Instructions to follow
Omit every picture and output the rest of the records exactly as they are.

[Dataset excerpts]
━━━━━━━━━━━━━━━━━━━━

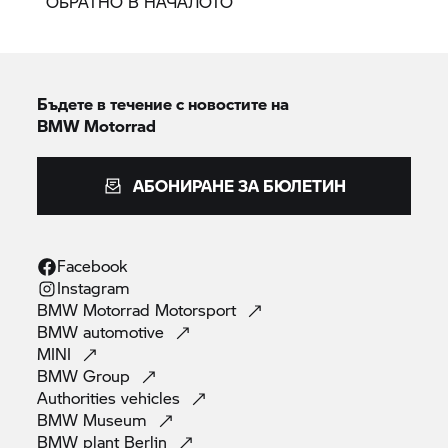
ОБРАТНО В НАЧАЛОТО
Бъдете в течение с новостите на
BMW Motorrad
АБОНИРАНЕ ЗА БЮЛЕТИН
Facebook
Instagram
BMW Motorrad
Motorsport
BMW
automotive
MINI
BMW
Group
Authorities
vehicles
BMW
Museum
BMW plant
Berlin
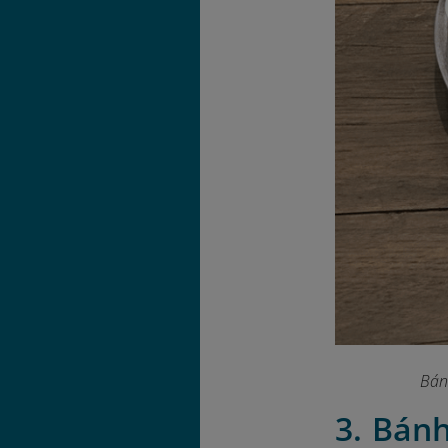
Bán
3. Bán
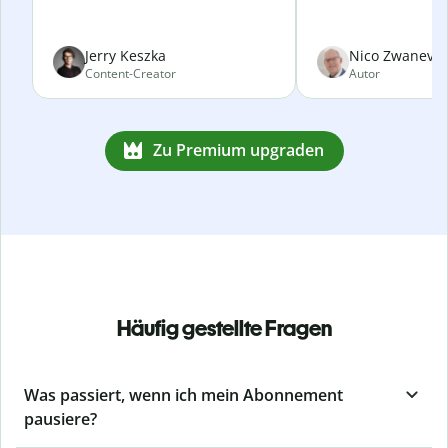
Jerry Keszka
Nico Zwanevel
Content-Creator
Autor
Zu Premium upgraden
Häufig gestellte Fragen
Was passiert, wenn ich mein Abonnement
pausiere?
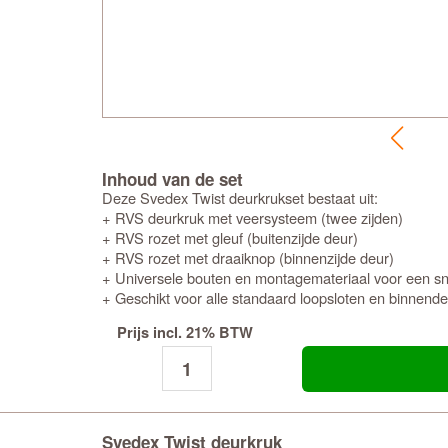
Inhoud van de set
Deze Svedex Twist deurkrukset bestaat uit:
+ RVS deurkruk met veersysteem (twee zijden)
+ RVS rozet met gleuf (buitenzijde deur)
+ RVS rozet met draaiknop (binnenzijde deur)
+ Universele bouten en montagemateriaal voor een snel
+ Geschikt voor alle standaard loopsloten en binnend
Prijs incl. 21% BTW
Svedex Twist deurkruk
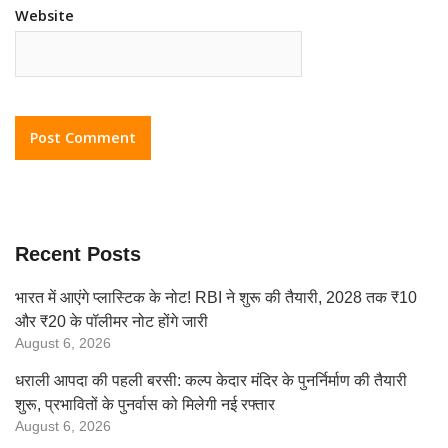
Website
Recent Posts
भारत में आएंगे प्लास्टिक के नोट! RBI ने शुरू की तैयारी, 2028 तक ₹10
और ₹20 के पॉलीमर नोट होंगे जारी
August 6, 2026
धराली आपदा की पहली बरसी: कल्प केदार मंदिर के पुनर्निर्माण की तैयारी
शुरू, प्रभावितों के पुनर्वास को मिलेगी नई रफ्तार
August 6, 2026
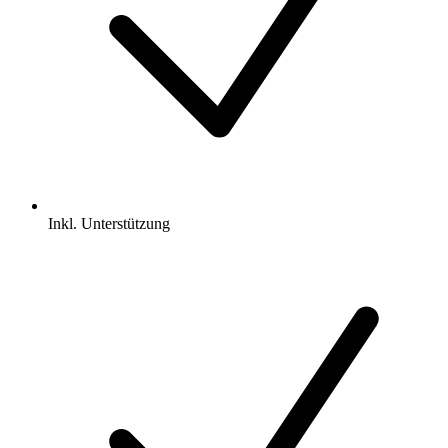
Inkl.
Unterstützung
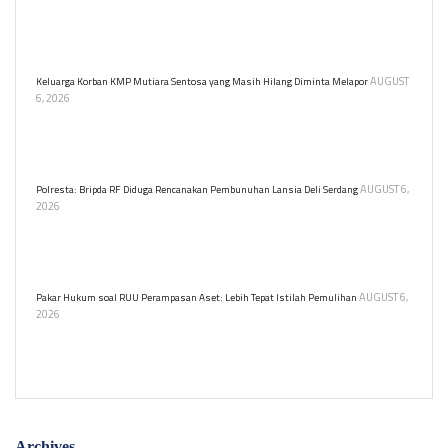
Presiden Prabowo Subianto mengakui rendahnya investasi RnD di
Indonesia dan berkomitmen untuk meningkatkannya. Ia
menekankan pentingnya kualitas pendidikan.
AUGUST
Keluarga Korban KMP Mutiara Sentosa yang Masih Hilang Diminta Melapor
6, 2026
Keluarga korban KMP Mutiara Sentosa II yang hilang diminta
melapor ke Polres Tanjung Perak atau KSOP untuk mendukung
proses pencarian oleh Basarnas.
AUGUST 6,
Polresta: Bripda RF Diduga Rencanakan Pembunuhan Lansia Deli Serdang
2026
Bripda RF ditetapkan sebagai tersangka pembunuhan berencana
nenek Nurlis di Deliserdang. Tersangka merusak CCTV sebelum
kejadian dan melarikan diri setelahnya.
AUGUST 6,
Pakar Hukum soal RUU Perampasan Aset: Lebih Tepat Istilah Pemulihan
2026
Guru Besar Hukum Unissula usulkan istilah 'pemulihan aset' dalam
RUU Perampasan Aset agar lebih restoratif.
Archives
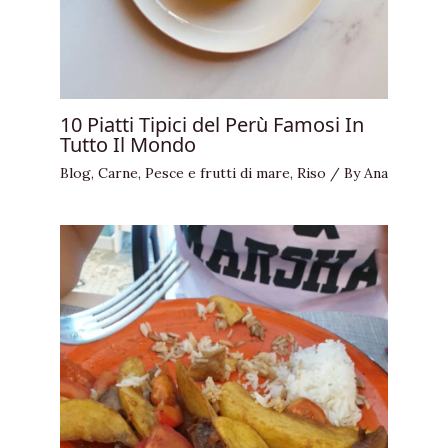
10 Piatti Tipici del Perù Famosi In
Tutto Il Mondo
Blog
,
Carne
,
Pesce e frutti di mare
,
Riso
/ By
Ana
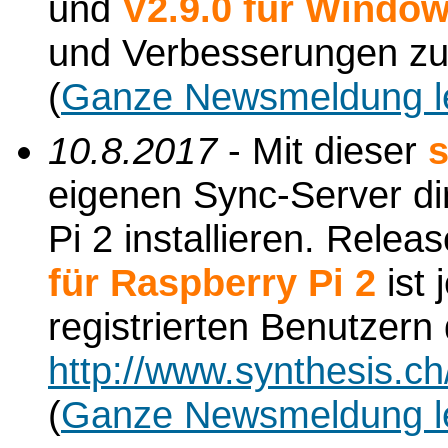
und
V2.9.0 für Windo
und Verbesserungen zu
(
Ganze Newsmeldung l
10.8.2017
- Mit dieser
s
eigenen Sync-Server di
Pi 2 installieren. Relea
für Raspberry Pi 2
ist 
registrierten Benutzern
http://www.synthesis.c
(
Ganze Newsmeldung l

━━━━━━━━━━━━━━━━━━━━

Completed task
ОБРАТНО В НАЧАЛОТО
Бъдете в течение с новостите на
BMW Motorrad
АБОНИРАНЕ ЗА БЮЛЕТИН
Facebook
Instagram
BMW Motorrad
Motorsport
BMW
automotive
MINI
BMW
Group
Authorities
vehicles
BMW
Museum
BMW plant
Berlin
Bán
3. Bán
Jerry Keszka
Nico Zwanevel
Content-Creator
Autor
Zu Premium upgraden
Häufig gestellte Fragen
Was passiert, wenn ich mein Abonnement
pausiere?
Inhoud van de set
Deze Svedex Twist deurkrukset bestaat uit:
+ RVS deurkruk met veersysteem (twee zijden)
+ RVS rozet met gleuf (buitenzijde deur)
+ RVS rozet met draaiknop (binnenzijde deur)
+ Universele bouten en montagemateriaal voor een snel
+ Geschikt voor alle standaard loopsloten en binnend
Prijs incl. 21% BTW
Svedex Twist deurkruk
Website
Recent Posts
भारत में आएंगे प्लास्टिक के नोट! RBI ने शुरू की तैयारी, 2028 तक ₹10
और ₹20 के पॉलीमर नोट होंगे जारी
August 6, 2026
धराली आपदा की पहली बरसी: कल्प केदार मंदिर के पुनर्निर्माण की तैयारी
शुरू, प्रभावितों के पुनर्वास को मिलेगी नई रफ्तार
August 6, 2026
Inkl.
Unterstützung
Presiden Prabowo Subianto mengakui rendahnya investasi RnD di
Indonesia dan berkomitmen untuk meningkatkannya. Ia
menekankan pentingnya kualitas pendidikan.
AUGUST
Keluarga Korban KMP Mutiara Sentosa yang Masih Hilang Diminta Melapor
6, 2026
Keluarga korban KMP Mutiara Sentosa II yang hilang diminta
melapor ke Polres Tanjung Perak atau KSOP untuk mendukung
proses pencarian oleh Basarnas.
AUGUST 6,
Polresta: Bripda RF Diduga Rencanakan Pembunuhan Lansia Deli Serdang
2026
Bripda RF ditetapkan sebagai tersangka pembunuhan berencana
nenek Nurlis di Deliserdang. Tersangka merusak CCTV sebelum
kejadian dan melarikan diri setelahnya.
AUGUST 6,
Pakar Hukum soal RUU Perampasan Aset: Lebih Tepat Istilah Pemulihan
2026
Guru Besar Hukum Unissula usulkan istilah 'pemulihan aset' dalam
RUU Perampasan Aset agar lebih restoratif.
Archives
10 Piatti Tipici del Perù Famosi In
Tutto Il Mondo
Blog
,
Carne
,
Pesce e frutti di mare
,
Riso
/ By
Ana
und
V2.9.0 für Windo
und Verbesserungen zu
(
Ganze Newsmeldung l
10.8.2017
- Mit dieser
s
eigenen Sync-Server di
Pi 2 installieren. Relea
für Raspberry Pi 2
ist 
registrierten Benutzern
http://www.synthesis.c
(
Ganze Newsmeldung l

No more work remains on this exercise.